There will be no election party. After all, the German Democrats come together on election night on Zoom. "We are flexible," says the chairwoman. The Republicans are also not planning a party at the moment, "because that doesn't fit in with the times either".

No dollars for the Republicans

George Weinberg likes to emphasize that the "Republicans Overseas" do not receive any money from the USA: "Not a penny!" One of the goals that Republicans are pursuing in Germany is to exempt US citizens living here from the obligation to file a tax return in the USA. These tax returns are very tedious and very costly, especially for companies.
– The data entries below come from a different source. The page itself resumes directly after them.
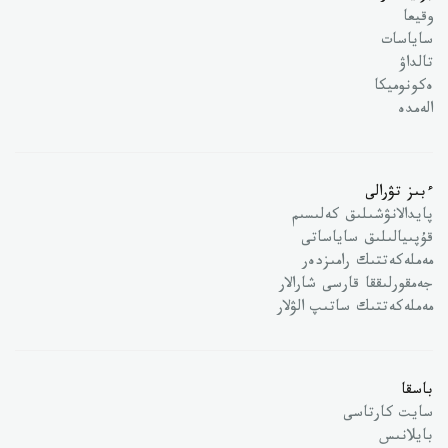
وقيعا
ساياسات
تالداۋ
ەكونوميكا
الەمدە
ءبىز تۋرالى
پايدالانۋشىلىق كەلىسىم
قۇپىيالىلىق ساياساتى
مەملەكەتتىك رامىزدەر
جەمقورلىققا قارسى شارالار
مەملەكەتتىك ساتىپ الۋلار
باسقا
سايت كارتاسى
بايلانىس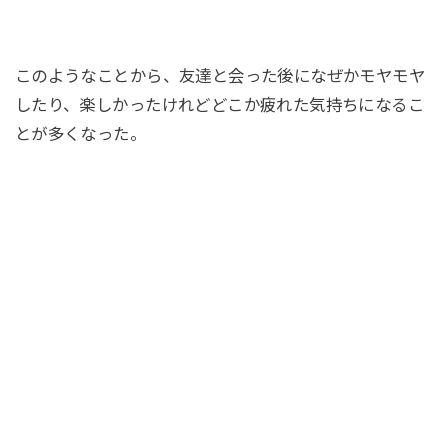
このようなことから、友達と会った後になぜかモヤモヤ
したり、楽しかったけれどどこか疲れた気持ちになるこ
とが多くなった。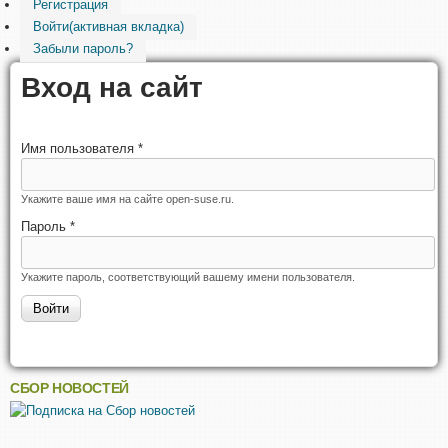
Регистрация
Войти
(активная вкладка)
Забыли пароль?
Вход на сайт
Имя пользователя
*
Укажите ваше имя на сайте open-suse.ru.
Пароль
*
Укажите пароль, соответствующий вашему имени пользователя.
СБОР НОВОСТЕЙ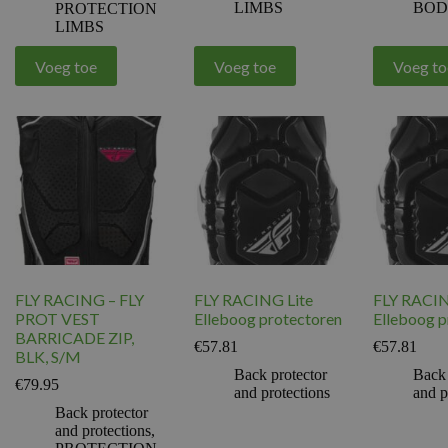
LIMBS
BO
PROTECTION
LIMBS
Voeg toe
Voeg toe
Voeg to
FLY RACING – FLY
FLY RACING Lite
FLY RACIN
PROT VEST
Elleboog protectoren
Elleboog p
BARRICADE ZIP,
€
57.81
€
57.81
BLK, S/M
Back protector
Back 
€
79.95
and protections
and p
Back protector
and protections
,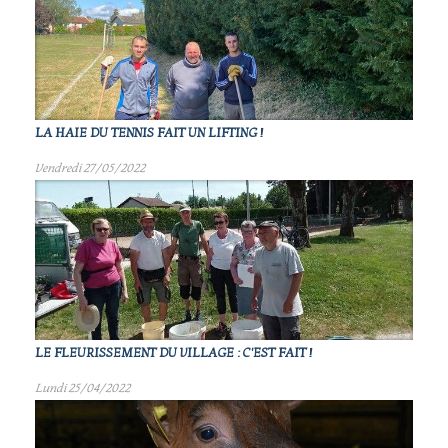
LA HAIE DU TENNIS FAIT UN LIFTING !
Vendredi 27/05/2022
LE FLEURISSEMENT DU VILLAGE : C'EST FAIT !
Lundi 25/04/2022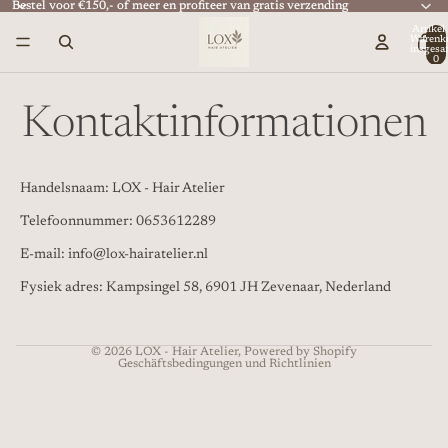
Bestel voor €150,- of meer en profiteer van gratis verzending
Bestel voor €150,- of meer en profiteer van gratis verzending
Artikel
Warenk
insgesa
0
Kontaktinformationen
Datenschutzerklärung
Handelsnaam: LOX - Hair Atelier
Kontaktinformationen
Telefoonnummer: 0653612289
Widerrufsrecht
E-mail: info@lox-hairatelier.nl
AGB
Fysiek adres: Kampsingel 58, 6901 JH Zevenaar, Nederland
Versand
Impressum
© 2026
LOX - Hair Atelier
, Powered by Shopify
Geschäftsbedingungen und Richtlinien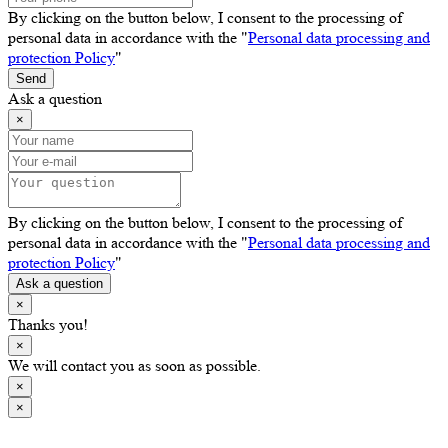
By clicking on the button below, I consent to the processing of
personal data in accordance with the "
Personal data processing and
protection Policy
"
Send
Ask a question
×
By clicking on the button below, I consent to the processing of
personal data in accordance with the "
Personal data processing and
protection Policy
"
Ask a question
×
Thanks you!
×
We will contact you as soon as possible.
×
×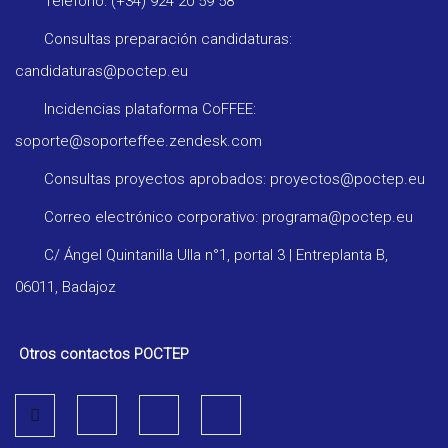
Teléfono: (+34) 924 20 59 58
Consultas preparación candidaturas:
candidaturas@poctep.eu
Incidencias plataforma CoFFEE:
soporte@soporteffee.zendesk.com
Consultas proyectos aprobados: proyectos@poctep.eu
Correo electrónico corporativo: programa@poctep.eu
C/ Ángel Quintanilla Ulla n°1, portal 3 | Entreplanta B,
06011, Badajoz
Otros contactos POCTEP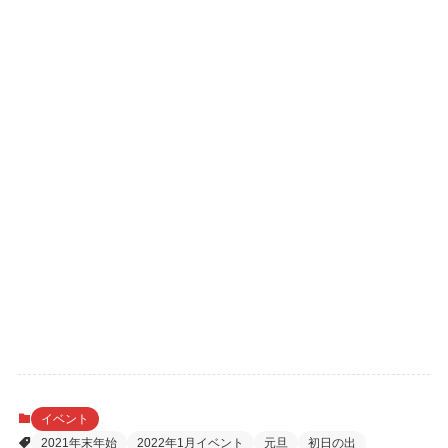
イベント
2021年末年始
2022年1月イベント
元旦
初日の出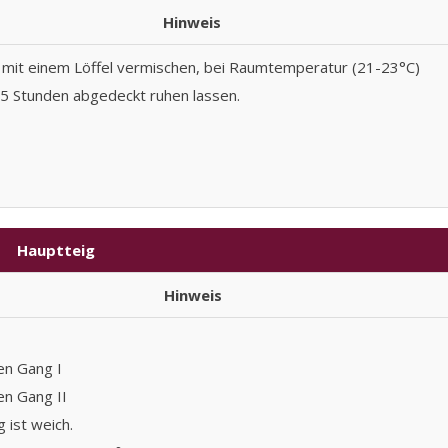
Hinweis
 mit einem Löffel vermischen, bei Raumtemperatur (21-23°C)
15 Stunden abgedeckt ruhen lassen.
Hauptteig
Hinweis
en Gang I
en Gang II
 ist weich.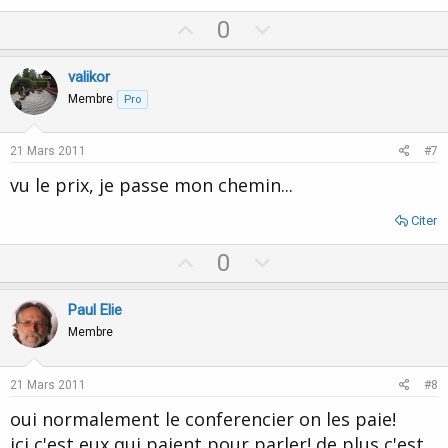
U
D
0
p
o
v
w
valikor
o
n
Membre
Pro
t
v
e
o
21 Mars 2011
#7
t
vu le prix, je passe mon chemin...
e
Citer
U
D
0
p
o
v
w
Paul Elie
o
n
Membre
t
v
e
o
21 Mars 2011
#8
t
oui normalement le conferencier on les paie!
e
ici c'est eux qui paient pour parler! de plus c'est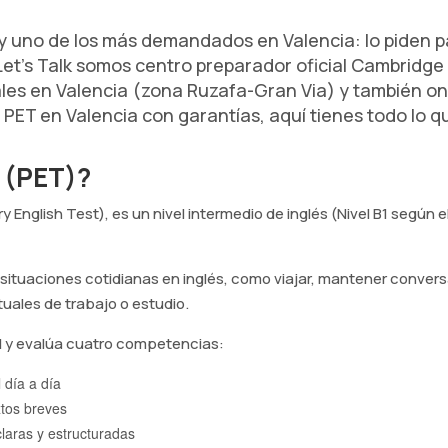
oy uno de los más demandados en Valencia: lo piden p
 Let's Talk somos centro preparador oficial Cambridg
les en Valencia (zona Ruzafa-Gran Via) y también onl
 PET en Valencia con garantías, aquí tienes todo lo q
1 (PET)?
ry English Test), es un nivel intermedio de inglés (Nivel B1 seg
situaciones cotidianas en inglés, como viajar,
mantener convers
uales de trabajo o estudio.
el y evalúa cuatro competencias:
 día a día
xtos breves
aras y estructuradas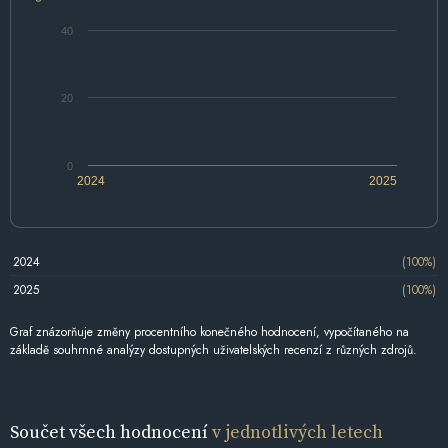
40
20
0
2024
2025
2024
(100%)
2025
(100%)
Graf znázorňuje změny procentního konečného hodnocení, vypočítaného na
základě souhrnné analýzy dostupných uživatelských recenzí z různých zdrojů.
Součet všech hodnocení
v jednotlivých letech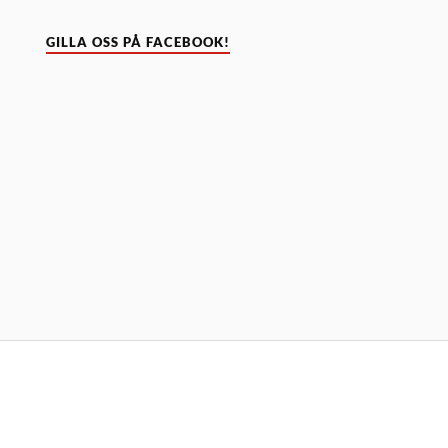
GILLA OSS PÅ FACEBOOK!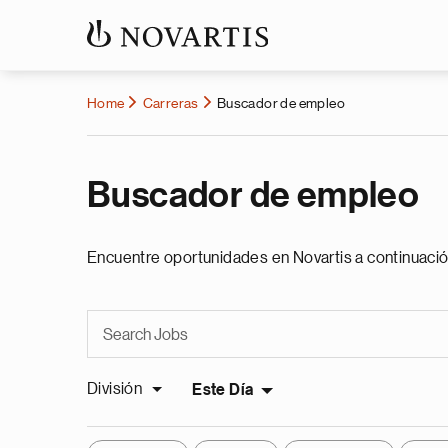
Home
Carreras
Buscador de empleo
Buscador de empleo
Encuentre oportunidades en Novartis a continuació
División
Este Día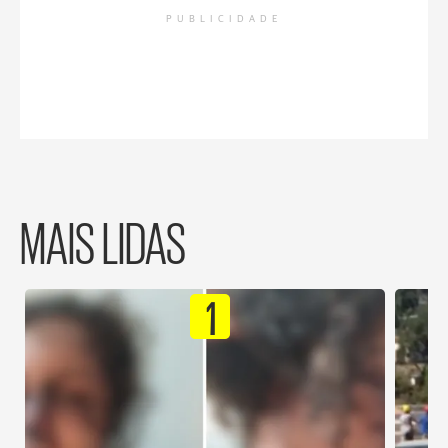
PUBLICIDADE
MAIS LIDAS
1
He doesn't know how many Republicans there are in Germany. However, he knows from many top managers and entrepreneurs that they are close to the Republicans. “But they don't say it in public.” That would also be unwise and would possibly damage their companies, he believes, “in view of the hatred and agitation in the German media against President Donald Trump”. This mood is completely incomprehensible to him. When asked what reasons speak for Donald Trump from his point of view, he begins to list some of the 50 points he wrote down. In the first three years before the pandemic broke out, he had created nearly 10 million jobs, had "terminated bad contracts that Obama had signed" and had been very successful in combating ISIS. He knows from the mail comments that he receives about his television appearances, "that here in Germany too many educated, intelligent, well-informed people" can follow his argument. China plays a major role. Republicans loved the Internet to learn about Fox TV. Weinberg doesn't think much of CNN. "Even Al Jazeera is more objective than that."

Silent majority

The Aspen Institute is also following the elections very closely. This is even easier than it used to be, because in virtual meetings it doesn't matter which side of the Atlantic the discussion participants are on. "The world is suddenly a big living room," says Aspen Director Rüdiger Lentz happily. His goal is to get a differentiated picture, to become aware of things that have been neglected. "The Germans are rushing to Trump and have cemented their enemy," he says. “As if it were about Beelzebub versus Savior.” But not everything is wrong just because Trump says it is. “And even if Joe Biden becomes president, the conflicts will not be resolved.” He expects that China, the trade balance problem and arms cooperation will continue to be discussed and argued. "Only that will be done in a friendlier tone." He tries to be fair. "Trump has put some things on the agenda that belong there." He was also elected because he reflected the silent majority opinion.
Rüdiger Lentz is one of the co-initiators of the virtual election event on November 3rd, which will also focus on the personal ties of the participants to the USA. For the time after the election, he believes that the ability to compromise will come to the fore in the future. "We are no longer just friends and partners, but also opponents of interests." At the Aspen Institute, it is important to depict both sides.